__Data in this exercise__:

-.-.-

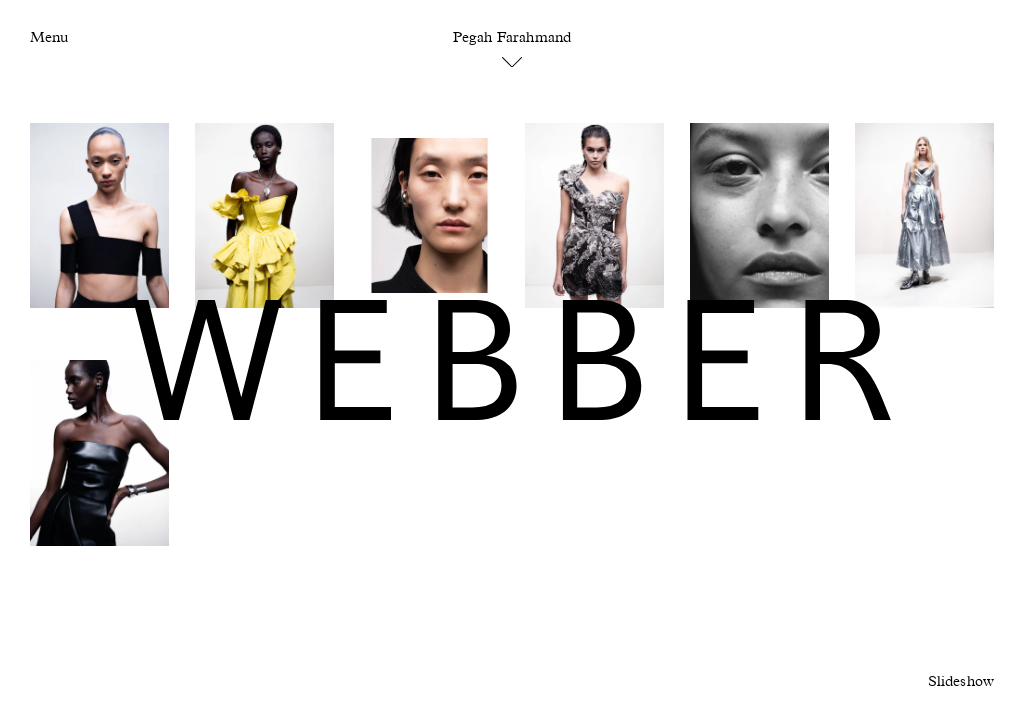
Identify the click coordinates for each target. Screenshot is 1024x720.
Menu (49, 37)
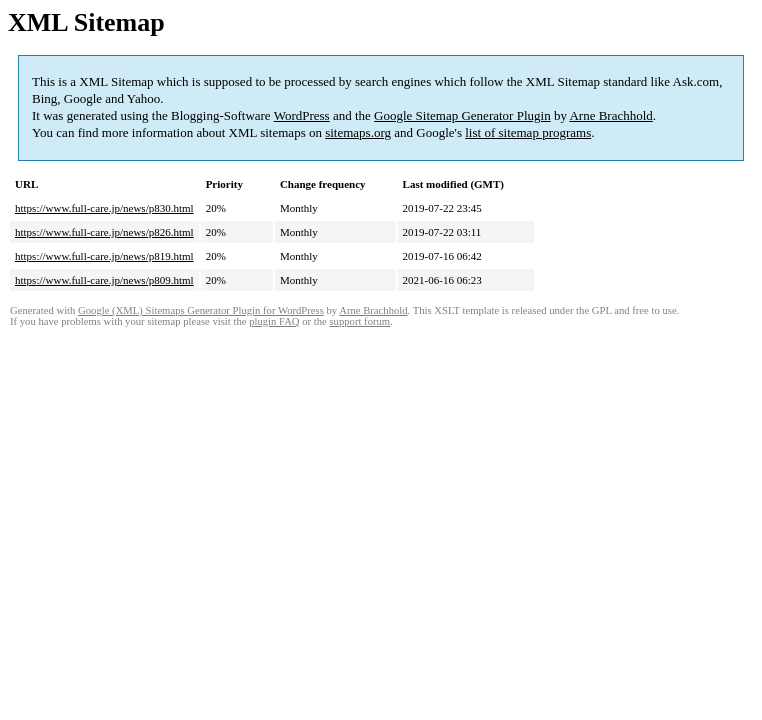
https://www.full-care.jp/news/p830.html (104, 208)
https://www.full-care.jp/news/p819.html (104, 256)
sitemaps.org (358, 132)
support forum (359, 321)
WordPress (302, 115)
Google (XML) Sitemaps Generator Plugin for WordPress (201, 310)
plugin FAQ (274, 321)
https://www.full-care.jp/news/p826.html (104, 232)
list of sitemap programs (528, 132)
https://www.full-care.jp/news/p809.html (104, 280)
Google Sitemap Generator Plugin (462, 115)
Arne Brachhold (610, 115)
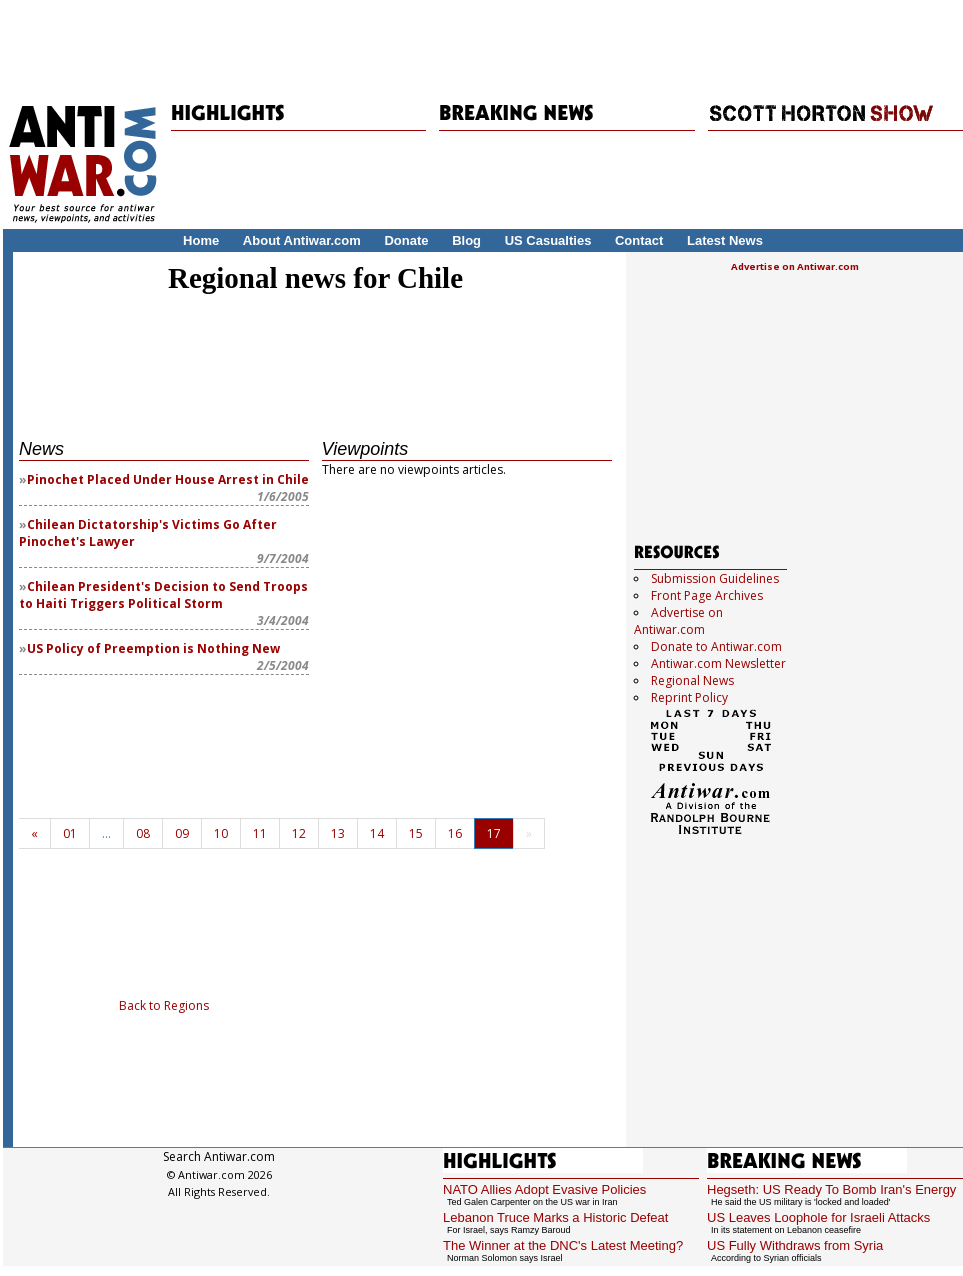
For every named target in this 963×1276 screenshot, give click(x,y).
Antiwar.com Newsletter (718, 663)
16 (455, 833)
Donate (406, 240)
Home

-.-.-

__What needs to be done__:
Would you give the material back exactly, minus the pictures?

__Task output__:
Identify the click coordinates for each target. Screenshot is 1024x720.
Menu (49, 37)
https://www.full-care.jp/news/p830.html (104, 208)
https://www.full-care.jp/news/p819.html (104, 256)
sitemaps.org (358, 132)
support forum (359, 321)
WordPress (302, 115)
Google (XML) Sitemaps Generator Plugin for WordPress (201, 310)
plugin FAQ (274, 321)
https://www.full-care.jp/news/p826.html (104, 232)
list of sitemap programs (528, 132)
https://www.full-care.jp/news/p809.html (104, 280)
Google Sitemap Generator Plugin (462, 115)
Arne Brachhold (610, 115)
For every named target in this 963×1276 screenshot, give click(x,y).
Antiwar.com Newsletter (718, 663)
16 (455, 833)
Donate (406, 240)
Home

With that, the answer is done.